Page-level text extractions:
┄┄┄┄┄┄┄┄┄┄

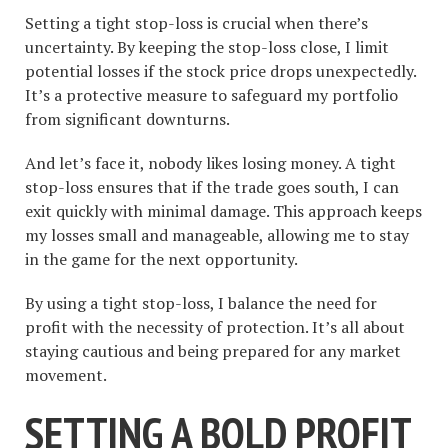
Setting a tight stop-loss is crucial when there’s
uncertainty. By keeping the stop-loss close, I limit
potential losses if the stock price drops unexpectedly.
It’s a protective measure to safeguard my portfolio
from significant downturns.
And let’s face it, nobody likes losing money. A tight
stop-loss ensures that if the trade goes south, I can
exit quickly with minimal damage. This approach keeps
my losses small and manageable, allowing me to stay
in the game for the next opportunity.
By using a tight stop-loss, I balance the need for
profit with the necessity of protection. It’s all about
staying cautious and being prepared for any market
movement.
SETTING A BOLD PROFIT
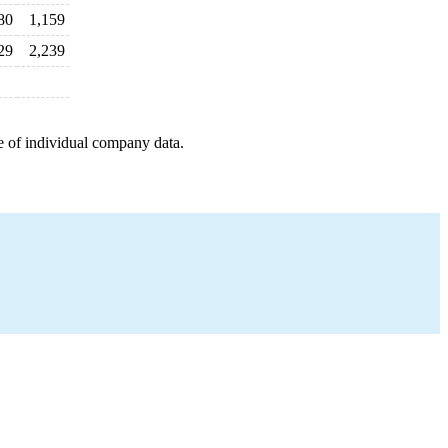
80
1,159
29
2,239
e of individual company data.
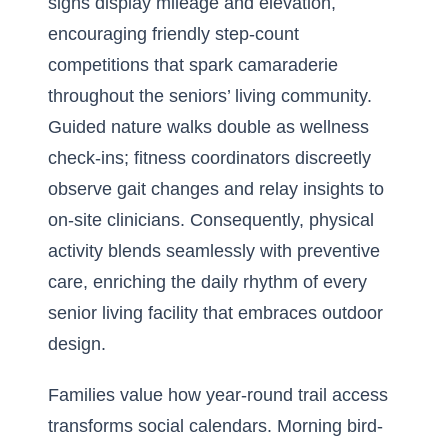
signs display mileage and elevation,
encouraging friendly step-count
competitions that spark camaraderie
throughout the seniors’ living community.
Guided nature walks double as wellness
check-ins; fitness coordinators discreetly
observe gait changes and relay insights to
on-site clinicians. Consequently, physical
activity blends seamlessly with preventive
care, enriching the daily rhythm of every
senior living facility that embraces outdoor
design.
Families value how year-round trail access
transforms social calendars. Morning bird-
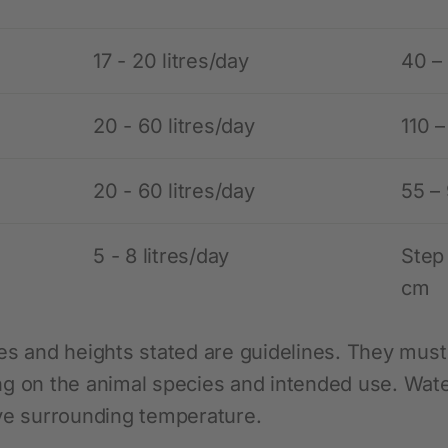
17 - 20 litres/day
40 –
20 - 60 litres/day
110 
20 - 60 litres/day
55 –
5 - 8 litres/day
Step
cm
es and heights stated are guidelines. They must 
g on the animal species and intended use. Water
ve surrounding temperature.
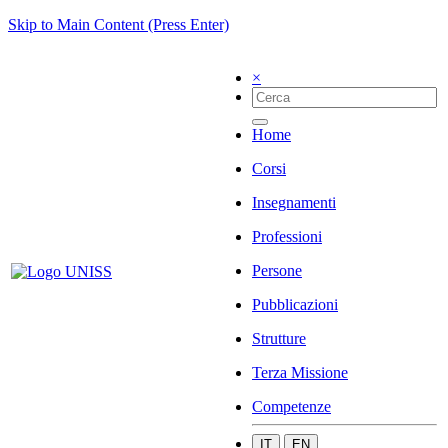
Skip to Main Content (Press Enter)
×
Home
Corsi
Insegnamenti
Professioni
Persone
Pubblicazioni
Strutture
Terza Missione
Competenze
IT
EN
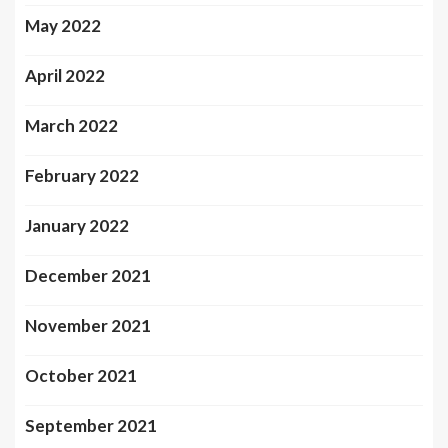
May 2022
April 2022
March 2022
February 2022
January 2022
December 2021
November 2021
October 2021
September 2021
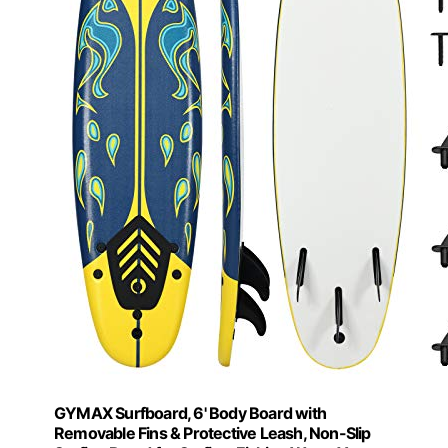
GYMAX Surfboard, 6' Body Board with
Removable Fins & Protective Leash, Non-Slip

┄┄┄┄┄┄┄┄┄┄

* Task prompt: Pictures are to be left out; all else in the entries above is to be quoted exactly.

* Task response:
Setting a tight stop-loss is crucial when there’s
uncertainty. By keeping the stop-loss close, I limit
potential losses if the stock price drops unexpectedly.
It’s a protective measure to safeguard my portfolio
from significant downturns.
And let’s face it, nobody likes losing money. A tight
stop-loss ensures that if the trade goes south, I can
exit quickly with minimal damage. This approach keeps
my losses small and manageable, allowing me to stay
in the game for the next opportunity.
By using a tight stop-loss, I balance the need for
profit with the necessity of protection. It’s all about
staying cautious and being prepared for any market
movement.
SETTING A BOLD PROFIT
80
1,159
29
2,239
e of individual company data.
signs display mileage and elevation,
encouraging friendly step-count
competitions that spark camaraderie
throughout the seniors’ living community.
Guided nature walks double as wellness
check-ins; fitness coordinators discreetly
observe gait changes and relay insights to
on-site clinicians. Consequently, physical
activity blends seamlessly with preventive
care, enriching the daily rhythm of every
senior living facility that embraces outdoor
design.
Families value how year-round trail access
transforms social calendars. Morning bird-
17 - 20 litres/day
40 –
20 - 60 litres/day
110 
20 - 60 litres/day
55 –
5 - 8 litres/day
Step
cm
es and heights stated are guidelines. They must 
g on the animal species and intended use. Water
ve surrounding temperature.
Skip to Main Content (Press Enter)
×
Home
Corsi
Insegnamenti
Professioni
Persone
Pubblicazioni
Strutture
Terza Missione
Competenze
IT
EN
May 2022
April 2022
March 2022
February 2022
January 2022
December 2021
November 2021
October 2021
September 2021
GYMAX Surfboard, 6' Body Board with
Removable Fins & Protective Leash, Non-Slip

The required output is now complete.